Team S. Andrieu (U1027)

The objective is to study the relationship between nutrition and intrinsic capacities and understand the impact of Reactive Oxygen Species (ROS) metabolism in this context. For this, different approaches will be carried out within the framework of the INSPIRE platform to promote healthy aging. First, the epidemiological component will be made from data from human cohorts, aged 70 and over, randomized with multi-domain interventions in order to analyze the link between the nutrition and intrinsic abilities.
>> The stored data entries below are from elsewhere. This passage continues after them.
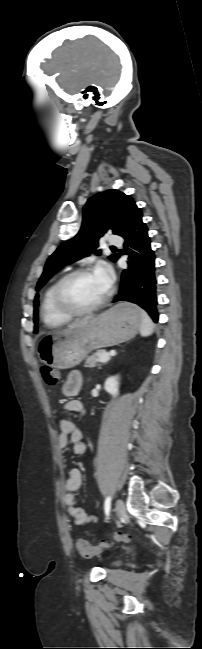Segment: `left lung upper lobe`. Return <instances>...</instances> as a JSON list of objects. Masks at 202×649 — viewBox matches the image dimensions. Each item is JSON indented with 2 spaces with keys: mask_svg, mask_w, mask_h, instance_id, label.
I'll use <instances>...</instances> for the list:
<instances>
[{
  "mask_svg": "<svg viewBox=\"0 0 202 649\" xmlns=\"http://www.w3.org/2000/svg\"><path fill=\"white\" fill-rule=\"evenodd\" d=\"M141 216L142 211L136 206L134 199L118 190H107L89 198L83 208L79 232L72 239L62 243L48 258L36 290H40L64 266L91 253L100 254V251H96L100 237L109 230L122 236L132 221ZM117 257V254H113L109 258L115 261ZM38 306L37 294L34 300V333L38 331Z\"/></svg>",
  "mask_w": 202,
  "mask_h": 649,
  "instance_id": "5c2ea615",
  "label": "left lung upper lobe"
}]
</instances>
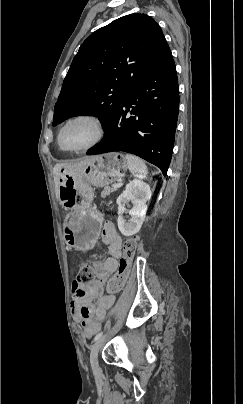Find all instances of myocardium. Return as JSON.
<instances>
[{
  "label": "myocardium",
  "instance_id": "myocardium-1",
  "mask_svg": "<svg viewBox=\"0 0 243 404\" xmlns=\"http://www.w3.org/2000/svg\"><path fill=\"white\" fill-rule=\"evenodd\" d=\"M82 118L89 119L95 123L96 128H97L96 138L94 139V141L92 143H90L89 145H87L83 148L70 149V148L64 147L61 142V136H62L63 130L70 122H72L76 119H82ZM104 137H105V126H104L103 120L97 114L92 113V112H78V113H75V114L69 116L60 125V127L58 129V133H57V142H58V145L60 146V148H62L66 152L85 153V152H88V151L94 149L95 147H97L103 141Z\"/></svg>",
  "mask_w": 243,
  "mask_h": 404
}]
</instances>
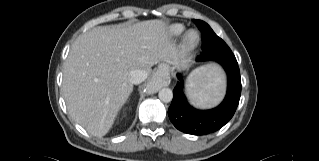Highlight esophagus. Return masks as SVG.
Returning <instances> with one entry per match:
<instances>
[{
	"mask_svg": "<svg viewBox=\"0 0 319 161\" xmlns=\"http://www.w3.org/2000/svg\"><path fill=\"white\" fill-rule=\"evenodd\" d=\"M165 85H167V81L158 76H153L149 81V86L156 90H159Z\"/></svg>",
	"mask_w": 319,
	"mask_h": 161,
	"instance_id": "esophagus-1",
	"label": "esophagus"
}]
</instances>
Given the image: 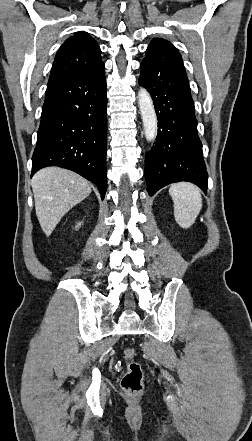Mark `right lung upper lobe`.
I'll return each mask as SVG.
<instances>
[{"label":"right lung upper lobe","instance_id":"obj_1","mask_svg":"<svg viewBox=\"0 0 252 441\" xmlns=\"http://www.w3.org/2000/svg\"><path fill=\"white\" fill-rule=\"evenodd\" d=\"M100 53L101 50L92 37L84 31L76 33L59 48L48 85L103 66Z\"/></svg>","mask_w":252,"mask_h":441}]
</instances>
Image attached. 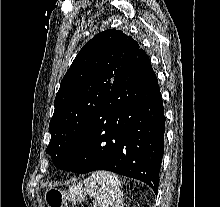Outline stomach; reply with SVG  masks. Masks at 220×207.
<instances>
[{
	"mask_svg": "<svg viewBox=\"0 0 220 207\" xmlns=\"http://www.w3.org/2000/svg\"><path fill=\"white\" fill-rule=\"evenodd\" d=\"M87 193L86 187L81 184H73L68 192L59 188L50 187L44 192V200L48 207H63L67 201L82 202Z\"/></svg>",
	"mask_w": 220,
	"mask_h": 207,
	"instance_id": "1",
	"label": "stomach"
}]
</instances>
Existing cohorts (MAPT, NOLAN, COGFRAIL) will be analyzed as well as the ongoing cohort of the INSPIRE project. We developed a mathematical model centred on the mitochondrial dysfunctions and more precisely on the dysfunction of mitochondrial respiratory chain (MRC) as it was shown to be a major point in ROS production (80% of total ROS production).

 

The MRC can be divided in two models, one concerning Complex I and the other concerning Complex III as they are the principal providers of ROS. Detoxification of ROS in the mitochondria and then in the cytoplasm is being added. The PhD student will perform biological experiments to determine biological parameters with different quantities of NADH substrates of the MRC and different antioxidant component to mimic the different food intakes and modulate ROS metabolism. This sysiugiuguygtem-level model, which has been built taking into account the desired level of detail, is then used to explain, predict and analyse the behaviours of the biological system. Thus, it becomes possible to use the model as a way of proving hypothesis and performing predictions. This translational study will help to better understand the fundamental mechanisms of aging associating alimentation and intrinsic abilities as well as molecular level with ROS production, and in the long term, to offer treatments as well as predict and / or prevent the onset of pathologies in humans.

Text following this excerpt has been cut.